Wess, Julius, and Bruno Zumino. "Consequences of anomalous Ward identities." *Physics Letters B* 37.1 (1971): 95-97.

gives the answer.

It is known [1] that the naive or normal Ward identities are not always satisfied in renormalized perturbation theory. In other words, the Green's functions do not always satisfy the identities which correspond to invariance or partial invariance of the basic Lagrangian. In the case of the partial conservation equation for the axial vector current, anomalies occur if there are fundamental spinor fields in the theory. They are due to the singularities of the spinar triangle graph and, in the non-abelian case of SU(3)$\otimes$SU(3), of higher polygonal graphs. It is likely that the anomalies due to these single loop graphs are not modified by higher order many loop corrections.

In this note we observe that the anomalies must satisfy consistency or integrability relations which follow from the structure of the gauge group and which are non trivial in the case of nonabelian groups.
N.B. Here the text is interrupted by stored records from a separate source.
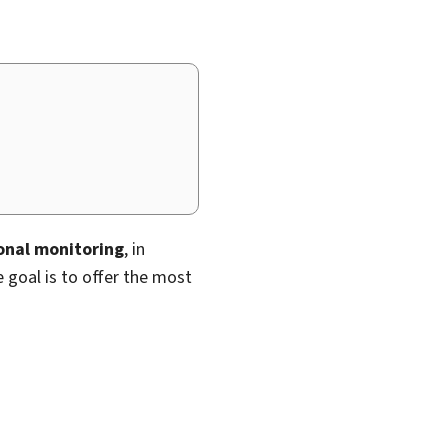
ional monitoring
, in
e goal is to offer the most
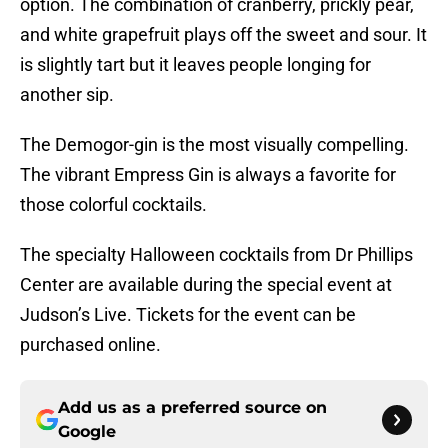
option. The combination of cranberry, prickly pear,
and white grapefruit plays off the sweet and sour. It
is slightly tart but it leaves people longing for
another sip.
The Demogor-gin is the most visually compelling.
The vibrant Empress Gin is always a favorite for
those colorful cocktails.
The specialty Halloween cocktails from Dr Phillips
Center are available during the special event at
Judson’s Live. Tickets for the event can be
purchased online.
Add us as a preferred source on
Google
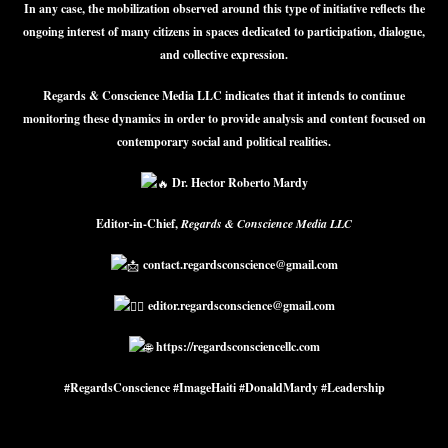
In any case, the mobilization observed around this type of initiative reflects the
ongoing interest of many citizens in spaces dedicated to participation, dialogue,
and collective expression.
Regards & Conscience Media LLC indicates that it intends to continue
monitoring these dynamics in order to provide analysis and content focused on
contemporary social and political realities.
Dr. Hector Roberto Mardy
Editor-in-Chief,
Regards & Conscience Media LLC
contact.regardsconscience@gmail.com
editor.regardsconscience@gmail.com
https://regardsconsciencellc.com
#RegardsConscience #ImageHaiti #DonaldMardy #Leadership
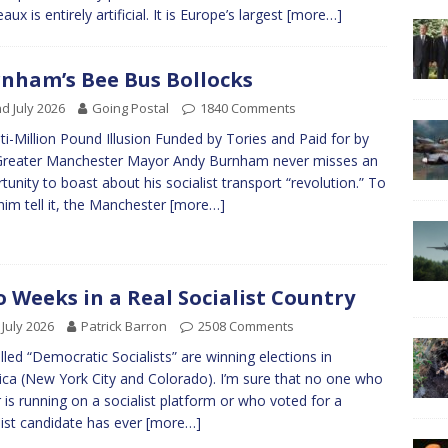
ux is entirely artificial. It is Europe’s largest
[more…]
nham’s Bee Bus Bollocks
d July 2026
Going Postal
1840 Comments
ti-Million Pound Illusion Funded by Tories and Paid for by
Greater Manchester Mayor Andy Burnham never misses an
tunity to boast about his socialist transport “revolution.” To
him tell it, the Manchester
[more…]
 Weeks in a Real Socialist Country
 July 2026
Patrick Barron
2508 Comments
lled “Democratic Socialists” are winning elections in
ca (New York City and Colorado). I’m sure that no one who
r is running on a socialist platform or who voted for a
list candidate has ever
[more…]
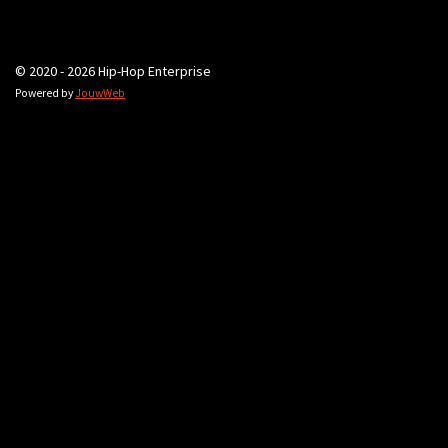
© 2020 - 2026 Hip-Hop Enterprise
Powered by
JouwWeb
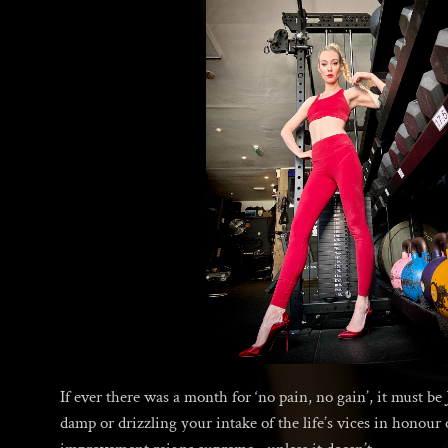
If ever there was a month for ‘no pain, no gain’, it must b
damp or drizzling your intake of the life’s vices in honour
The anomalies (nonvanishing divergence terms) must match the integrability conditions listed on the top right of p.96. An arbitrary potential assignment of values to all these divergence terms is consistent (i.e., can possibly correspond to an anomaly) only if the assignments are chosen to satisfy these conditions. Thus one can consider these integrability conditions as well as consistency conditions. The abstract of the paper already introduces this terminology:

The anomalies of Ward identities are shown to satisfy consistency or integrability relations, which restrict their possible form.

The paper hep-th:0704-2472 mentioned by dimension10 interprets these consistency conditions in terms of cohomology.